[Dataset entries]
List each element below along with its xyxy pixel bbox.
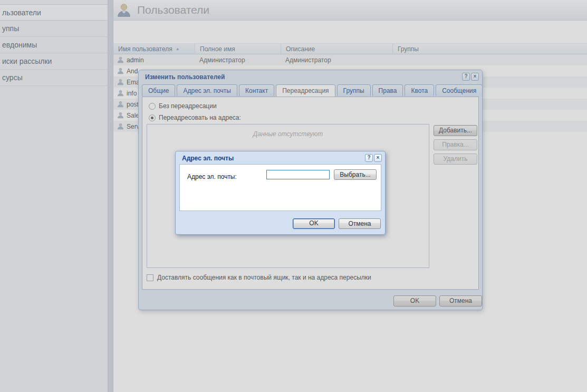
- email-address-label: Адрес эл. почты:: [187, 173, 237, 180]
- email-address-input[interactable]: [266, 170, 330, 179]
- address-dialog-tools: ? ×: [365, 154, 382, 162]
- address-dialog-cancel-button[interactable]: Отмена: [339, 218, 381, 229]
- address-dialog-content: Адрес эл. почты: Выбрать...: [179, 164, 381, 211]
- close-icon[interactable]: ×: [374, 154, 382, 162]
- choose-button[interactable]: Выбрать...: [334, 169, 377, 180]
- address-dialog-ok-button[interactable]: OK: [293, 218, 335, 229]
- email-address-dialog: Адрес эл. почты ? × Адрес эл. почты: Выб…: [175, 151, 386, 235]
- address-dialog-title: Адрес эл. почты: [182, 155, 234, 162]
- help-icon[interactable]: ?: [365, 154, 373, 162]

---

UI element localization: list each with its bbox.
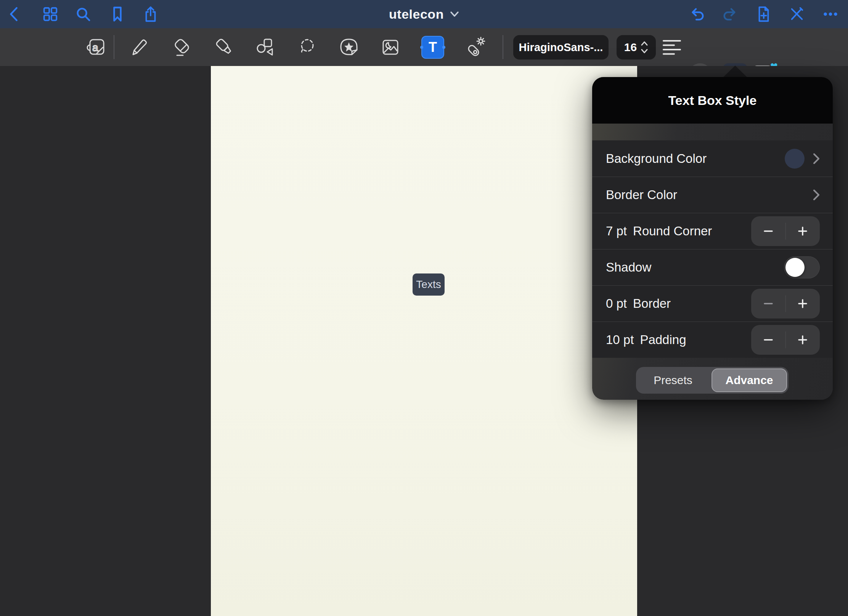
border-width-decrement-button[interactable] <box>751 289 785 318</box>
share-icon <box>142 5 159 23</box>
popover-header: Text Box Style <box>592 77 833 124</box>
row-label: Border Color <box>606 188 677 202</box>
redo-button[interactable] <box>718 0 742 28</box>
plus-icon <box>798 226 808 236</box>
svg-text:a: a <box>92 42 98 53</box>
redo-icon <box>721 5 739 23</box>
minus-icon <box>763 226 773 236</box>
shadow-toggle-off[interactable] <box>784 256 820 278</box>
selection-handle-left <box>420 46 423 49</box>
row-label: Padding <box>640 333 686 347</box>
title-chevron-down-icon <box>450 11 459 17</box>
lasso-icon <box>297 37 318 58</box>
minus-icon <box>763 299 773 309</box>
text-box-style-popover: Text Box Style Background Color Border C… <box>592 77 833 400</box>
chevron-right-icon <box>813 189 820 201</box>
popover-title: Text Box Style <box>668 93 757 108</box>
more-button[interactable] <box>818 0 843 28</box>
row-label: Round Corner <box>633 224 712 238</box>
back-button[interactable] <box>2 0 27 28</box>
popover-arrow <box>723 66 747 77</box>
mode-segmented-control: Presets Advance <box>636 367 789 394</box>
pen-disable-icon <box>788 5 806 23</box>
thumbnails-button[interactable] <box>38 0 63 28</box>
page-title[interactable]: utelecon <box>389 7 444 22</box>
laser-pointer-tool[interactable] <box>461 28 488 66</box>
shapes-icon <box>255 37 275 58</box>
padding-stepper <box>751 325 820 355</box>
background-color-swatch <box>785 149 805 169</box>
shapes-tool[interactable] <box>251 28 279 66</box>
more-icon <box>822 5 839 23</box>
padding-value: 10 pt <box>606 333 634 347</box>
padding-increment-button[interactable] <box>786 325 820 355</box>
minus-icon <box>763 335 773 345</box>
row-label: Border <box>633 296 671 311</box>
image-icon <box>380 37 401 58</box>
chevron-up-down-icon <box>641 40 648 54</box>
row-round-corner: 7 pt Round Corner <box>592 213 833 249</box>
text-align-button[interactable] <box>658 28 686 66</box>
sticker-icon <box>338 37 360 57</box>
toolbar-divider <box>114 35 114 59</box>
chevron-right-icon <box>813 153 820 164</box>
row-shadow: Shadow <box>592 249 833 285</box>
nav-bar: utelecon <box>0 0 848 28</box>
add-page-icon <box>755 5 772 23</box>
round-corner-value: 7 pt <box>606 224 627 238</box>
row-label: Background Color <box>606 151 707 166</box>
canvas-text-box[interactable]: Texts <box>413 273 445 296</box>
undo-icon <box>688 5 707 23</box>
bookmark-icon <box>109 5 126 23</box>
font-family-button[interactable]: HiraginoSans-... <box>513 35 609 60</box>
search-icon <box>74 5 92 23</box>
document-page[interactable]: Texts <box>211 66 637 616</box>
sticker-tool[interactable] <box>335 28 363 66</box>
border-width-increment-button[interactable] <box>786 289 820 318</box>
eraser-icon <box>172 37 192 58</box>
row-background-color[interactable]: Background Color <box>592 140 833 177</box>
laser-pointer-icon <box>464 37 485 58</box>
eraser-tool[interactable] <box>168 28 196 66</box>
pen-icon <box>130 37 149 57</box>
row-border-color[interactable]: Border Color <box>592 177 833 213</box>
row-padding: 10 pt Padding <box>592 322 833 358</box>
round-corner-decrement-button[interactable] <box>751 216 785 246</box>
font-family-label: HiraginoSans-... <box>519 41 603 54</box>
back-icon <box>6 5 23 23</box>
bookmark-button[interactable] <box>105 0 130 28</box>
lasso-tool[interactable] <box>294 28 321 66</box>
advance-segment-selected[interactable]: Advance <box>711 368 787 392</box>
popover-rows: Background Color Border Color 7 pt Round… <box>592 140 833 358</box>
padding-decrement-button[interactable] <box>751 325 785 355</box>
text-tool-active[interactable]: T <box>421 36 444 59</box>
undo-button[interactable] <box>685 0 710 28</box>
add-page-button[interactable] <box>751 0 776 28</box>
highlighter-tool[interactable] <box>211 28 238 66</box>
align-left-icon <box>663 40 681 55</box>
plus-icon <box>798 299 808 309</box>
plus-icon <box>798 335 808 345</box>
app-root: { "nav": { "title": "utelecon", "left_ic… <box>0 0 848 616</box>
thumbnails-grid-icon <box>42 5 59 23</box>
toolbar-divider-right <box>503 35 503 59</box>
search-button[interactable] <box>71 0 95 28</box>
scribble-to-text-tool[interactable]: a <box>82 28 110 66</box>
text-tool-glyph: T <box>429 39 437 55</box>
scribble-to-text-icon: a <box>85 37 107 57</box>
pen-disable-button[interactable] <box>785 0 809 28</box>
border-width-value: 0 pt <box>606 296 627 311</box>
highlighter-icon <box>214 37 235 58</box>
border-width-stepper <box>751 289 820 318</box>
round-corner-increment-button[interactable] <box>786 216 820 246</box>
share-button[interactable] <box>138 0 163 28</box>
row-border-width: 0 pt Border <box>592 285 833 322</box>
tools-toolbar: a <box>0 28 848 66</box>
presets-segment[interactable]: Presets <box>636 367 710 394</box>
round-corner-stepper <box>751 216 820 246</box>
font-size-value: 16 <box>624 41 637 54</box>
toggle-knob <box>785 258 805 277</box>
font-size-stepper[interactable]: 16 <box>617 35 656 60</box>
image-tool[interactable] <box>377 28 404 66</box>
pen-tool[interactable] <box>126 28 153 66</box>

Work item: Within the data above, filter for lines containing the word "down" and copy each one.

Response area:
title-chevron-down-icon <box>450 11 459 17</box>
chevron-up-down-icon <box>641 40 648 54</box>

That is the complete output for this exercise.